_TASK DETAILS_: Exactly as written, repeat all of the records below.

RECORDS FOR THIS EXERCISE: Begin

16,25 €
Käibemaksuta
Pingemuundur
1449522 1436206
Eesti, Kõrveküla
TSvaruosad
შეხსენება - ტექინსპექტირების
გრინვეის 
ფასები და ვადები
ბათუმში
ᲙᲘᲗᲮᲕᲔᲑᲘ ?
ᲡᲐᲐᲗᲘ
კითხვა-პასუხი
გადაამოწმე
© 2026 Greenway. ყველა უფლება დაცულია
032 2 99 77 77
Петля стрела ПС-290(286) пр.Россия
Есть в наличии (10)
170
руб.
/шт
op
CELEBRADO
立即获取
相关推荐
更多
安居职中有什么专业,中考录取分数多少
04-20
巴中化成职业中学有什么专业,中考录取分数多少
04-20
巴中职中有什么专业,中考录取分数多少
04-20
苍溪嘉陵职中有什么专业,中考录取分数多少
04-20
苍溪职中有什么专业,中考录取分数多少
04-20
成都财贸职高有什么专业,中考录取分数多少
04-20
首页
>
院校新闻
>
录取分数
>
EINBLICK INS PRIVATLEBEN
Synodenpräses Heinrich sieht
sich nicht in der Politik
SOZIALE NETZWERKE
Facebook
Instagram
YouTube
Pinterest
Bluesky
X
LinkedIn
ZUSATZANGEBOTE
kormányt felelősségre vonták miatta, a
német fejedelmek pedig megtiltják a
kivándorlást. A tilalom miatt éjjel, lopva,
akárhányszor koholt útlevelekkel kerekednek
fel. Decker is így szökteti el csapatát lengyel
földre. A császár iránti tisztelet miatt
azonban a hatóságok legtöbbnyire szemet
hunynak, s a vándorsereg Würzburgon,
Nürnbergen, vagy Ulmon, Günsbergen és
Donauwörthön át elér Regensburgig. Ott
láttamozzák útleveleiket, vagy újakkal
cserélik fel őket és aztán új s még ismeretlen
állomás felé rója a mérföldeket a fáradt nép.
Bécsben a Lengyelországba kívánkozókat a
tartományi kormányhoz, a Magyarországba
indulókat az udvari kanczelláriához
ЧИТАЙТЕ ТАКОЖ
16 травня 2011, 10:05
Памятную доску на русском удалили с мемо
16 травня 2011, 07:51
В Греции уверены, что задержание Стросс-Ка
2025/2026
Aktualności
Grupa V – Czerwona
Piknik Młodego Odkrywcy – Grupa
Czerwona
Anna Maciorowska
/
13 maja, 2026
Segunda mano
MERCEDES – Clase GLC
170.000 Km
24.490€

RECORDS FOR THIS EXERCISE: End

_YOUR RESPONSE_:
16,25 €
Käibemaksuta
Pingemuundur
1449522 1436206
Eesti, Kõrveküla
TSvaruosad
შეხსენება - ტექინსპექტირების
გრინვეის 
ფასები და ვადები
ბათუმში
ᲙᲘᲗᲮᲕᲔᲑᲘ ?
ᲡᲐᲐᲗᲘ
კითხვა-პასუხი
გადაამოწმე
© 2026 Greenway. ყველა უფლება დაცულია
032 2 99 77 77
Петля стрела ПС-290(286) пр.Россия
Есть в наличии (10)
170
руб.
/шт
op
CELEBRADO
立即获取
相关推荐
更多
安居职中有什么专业,中考录取分数多少
04-20
巴中化成职业中学有什么专业,中考录取分数多少
04-20
巴中职中有什么专业,中考录取分数多少
04-20
苍溪嘉陵职中有什么专业,中考录取分数多少
04-20
苍溪职中有什么专业,中考录取分数多少
04-20
成都财贸职高有什么专业,中考录取分数多少
04-20
首页
>
院校新闻
>
录取分数
>
EINBLICK INS PRIVATLEBEN
Synodenpräses Heinrich sieht
sich nicht in der Politik
SOZIALE NETZWERKE
Facebook
Instagram
YouTube
Pinterest
Bluesky
X
LinkedIn
ZUSATZANGEBOTE
kormányt felelősségre vonták miatta, a
német fejedelmek pedig megtiltják a
kivándorlást. A tilalom miatt éjjel, lopva,
akárhányszor koholt útlevelekkel kerekednek
fel. Decker is így szökteti el csapatát lengyel
földre. A császár iránti tisztelet miatt
azonban a hatóságok legtöbbnyire szemet
hunynak, s a vándorsereg Würzburgon,
Nürnbergen, vagy Ulmon, Günsbergen és
Donauwörthön át elér Regensburgig. Ott
láttamozzák útleveleiket, vagy újakkal
cserélik fel őket és aztán új s még ismeretlen
állomás felé rója a mérföldeket a fáradt nép.
Bécsben a Lengyelországba kívánkozókat a
tartományi kormányhoz, a Magyarországba
indulókat az udvari kanczelláriához
ЧИТАЙТЕ ТАКОЖ
16 травня 2011, 10:05
Памятную доску на русском удалили с мемо
16 травня 2011, 07:51
В Греции уверены, что задержание Стросс-Ка
2025/2026
Aktualności
Grupa V – Czerwona
Piknik Młodego Odkrywcy – Grupa
Czerwona
Anna Maciorowska
/
13 maja, 2026
Segunda mano
MERCEDES – Clase GLC
170.000 Km
24.490€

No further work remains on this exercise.